• **Problem to work on**:
How many lines of the listing below contain "Hanf"? State the number alone.

• **Supplied records**:

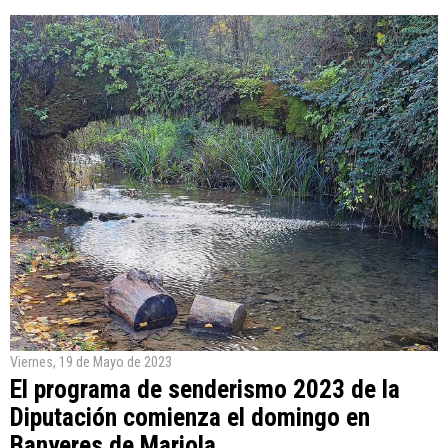
Viernes, 19 de Mayo de 2023
El programa de senderismo 2023 de la
Diputación comienza el domingo en
Banyeres de Mariola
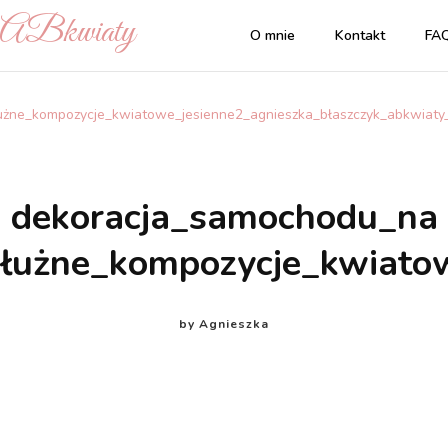
| ABkwiaty
O mnie
Kontakt
FA
żne_kompozycje_kwiatowe_jesienne2_agnieszka_błaszczyk_abkwiaty
dekoracja_samochodu_na
łużne_kompozycje_kwiatow
by
Agnieszka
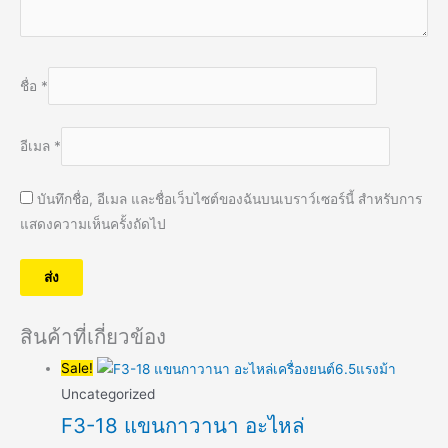
ชื่อ
*
อีเมล
*
บันทึกชื่อ, อีเมล และชื่อเว็บไซต์ของฉันบนเบราว์เซอร์นี้ สำหรับการ
แสดงความเห็นครั้งถัดไป
สินค้าที่เกี่ยวข้อง
Sale!
Uncategorized
F3-18 แขนกาวานา อะไหล่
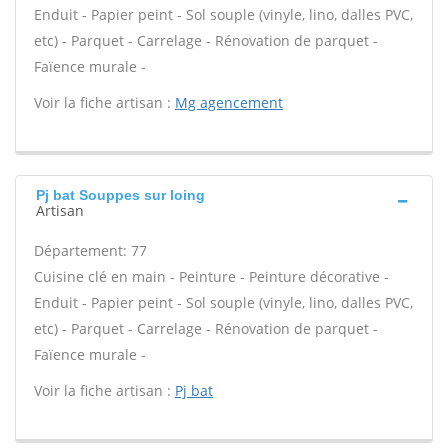
Enduit - Papier peint - Sol souple (vinyle, lino, dalles PVC,
etc) - Parquet - Carrelage - Rénovation de parquet -
Faïence murale -
Voir la fiche artisan :
Mg agencement
Pj bat Souppes sur loing
Artisan
Département: 77
Cuisine clé en main - Peinture - Peinture décorative -
Enduit - Papier peint - Sol souple (vinyle, lino, dalles PVC,
etc) - Parquet - Carrelage - Rénovation de parquet -
Faïence murale -
Voir la fiche artisan :
Pj bat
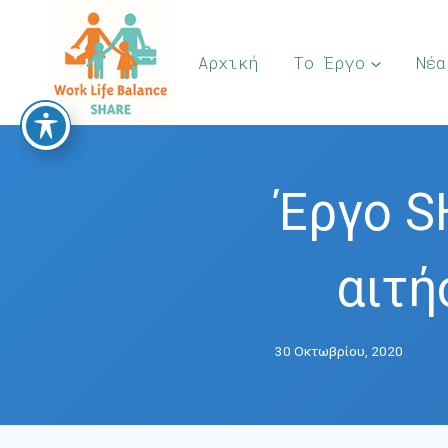
Skip
to
Αρχική
Το Έργο
Νέα
content
Έργο S
αιτή
30 Οκτωβρίου, 2020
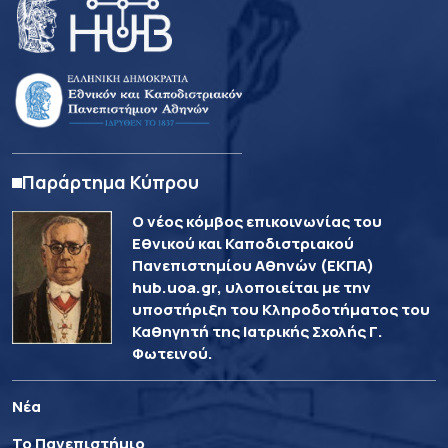
Παράρτημα Κύπρου
Ο νέος κόμβος επικοινωνίας του
Εθνικού και Καποδιστριακού
Πανεπιστημίου Αθηνών (ΕΚΠΑ)
hub.uoa.gr, υλοποιείται με την
υποστήριξη του Κληροδοτήματος του
Καθηγητή της Ιατρικής Σχολής Γ.
Φωτεινού.
Νέα
Το Πανεπιστήμιο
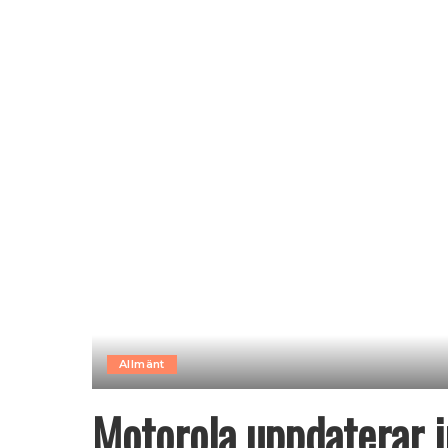
Allmänt
Motorola uppdaterar i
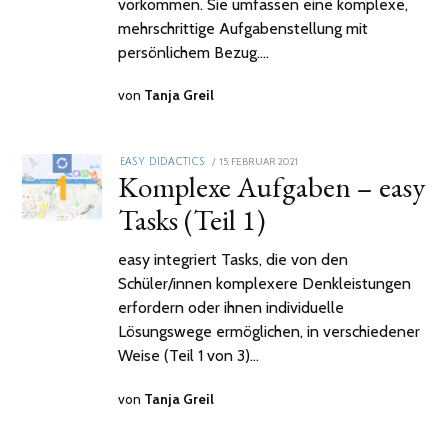
vorkommen. Sie umfassen eine komplexe,
mehrschrittige Aufgabenstellung mit
persönlichem Bezug.…
von
Tanja Greil
POSTED
15. FEBRUAR 2021
4.
EASY DIDACTICS
Komplexe Aufgaben – easy
ON
MÄRZ
2021
Tasks (Teil 1)
easy integriert Tasks, die von den
Schüler/innen komplexere Denkleistungen
erfordern oder ihnen individuelle
Lösungswege ermöglichen, in verschiedener
Weise (Teil 1 von 3)…
von
Tanja Greil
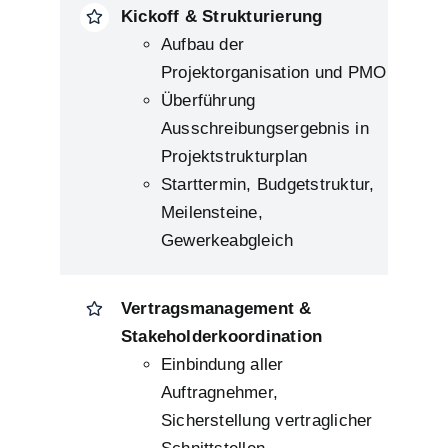
Kickoff & Strukturierung
Aufbau der
Projektorganisation und PMO
Überführung
Ausschreibungsergebnis in
Projektstrukturplan
Starttermin, Budgetstruktur,
Meilensteine,
Gewerkeabgleich
Vertragsmanagement &
Stakeholderkoordination
Einbindung aller
Auftragnehmer,
Sicherstellung vertraglicher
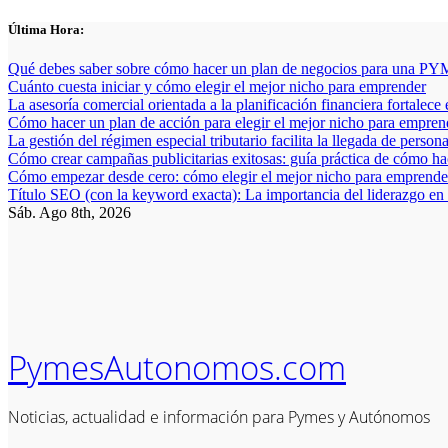
Saltar
Última Hora:
al
contenido
Qué debes saber sobre cómo hacer un plan de negocios para una PYM
Cuánto cuesta iniciar y cómo elegir el mejor nicho para emprender
La asesoría comercial orientada a la planificación financiera fortalece
Cómo hacer un plan de acción para elegir el mejor nicho para empren
La gestión del régimen especial tributario facilita la llegada de person
Cómo crear campañas publicitarias exitosas: guía práctica de cómo h
Cómo empezar desde cero: cómo elegir el mejor nicho para emprender
Título SEO (con la keyword exacta): La importancia del liderazgo en
Sáb. Ago 8th, 2026
PymesAutonomos.com
Noticias, actualidad e información para Pymes y Autónomos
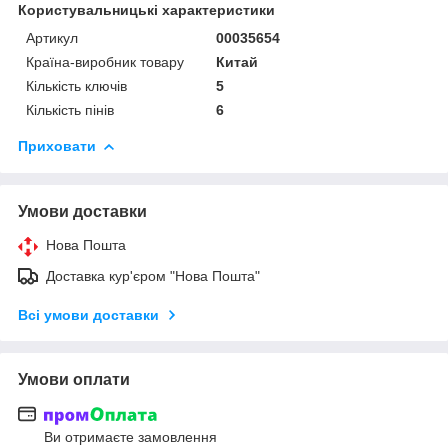
Користувальницькі характеристики
Артикул
00035654
Країна-виробник товару
Китай
Кількість ключів
5
Кількість пінів
6
Приховати
Умови доставки
Нова Пошта
Доставка кур'єром "Нова Пошта"
Всі умови доставки
Умови оплати
Ви отримаєте замовлення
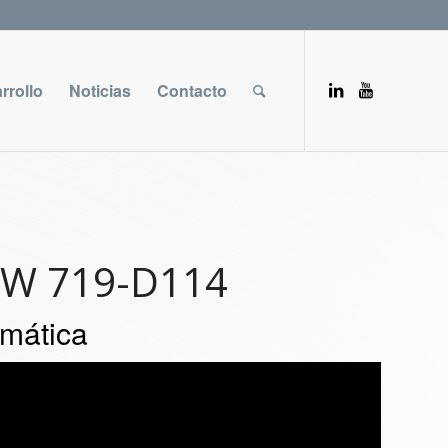
rrollo
Noticias
Contacto
W 719-D114
omática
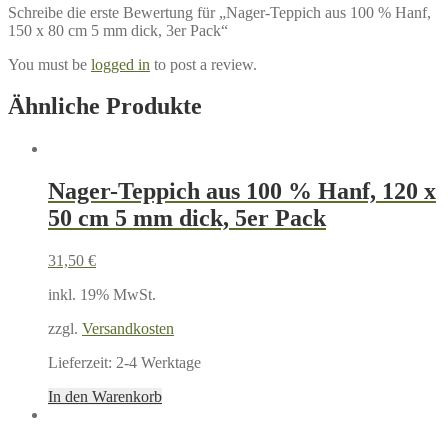
Schreibe die erste Bewertung für „Nager-Teppich aus 100 % Hanf,
150 x 80 cm 5 mm dick, 3er Pack“
You must be
logged in
to post a review.
Ähnliche Produkte
Nager-Teppich aus 100 % Hanf, 120 x
50 cm 5 mm dick, 5er Pack
31,50
€
inkl. 19% MwSt.
zzgl.
Versandkosten
Lieferzeit:
2-4 Werktage
In den Warenkorb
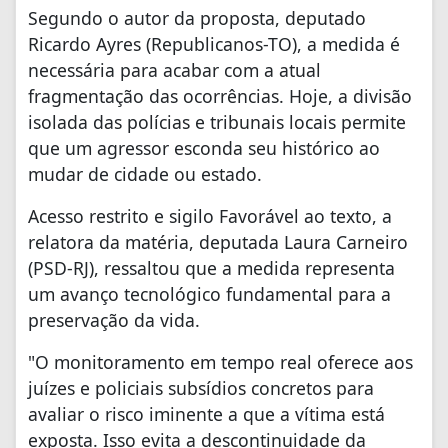
Segundo o autor da proposta, deputado
Ricardo Ayres (Republicanos-TO), a medida é
necessária para acabar com a atual
fragmentação das ocorrências. Hoje, a divisão
isolada das polícias e tribunais locais permite
que um agressor esconda seu histórico ao
mudar de cidade ou estado.
Acesso restrito e sigilo Favorável ao texto, a
relatora da matéria, deputada Laura Carneiro
(PSD-RJ), ressaltou que a medida representa
um avanço tecnológico fundamental para a
preservação da vida.
"O monitoramento em tempo real oferece aos
juízes e policiais subsídios concretos para
avaliar o risco iminente a que a vítima está
exposta. Isso evita a descontinuidade da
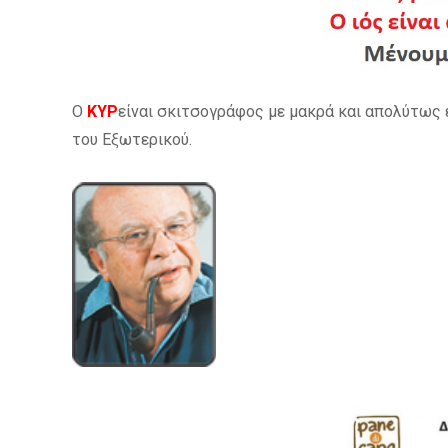
O
ΚΥΡ
είναι σκιτσογράφος με μακρά και απολύτως 
του Εξωτερικού.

• **Solution for this problem**:
2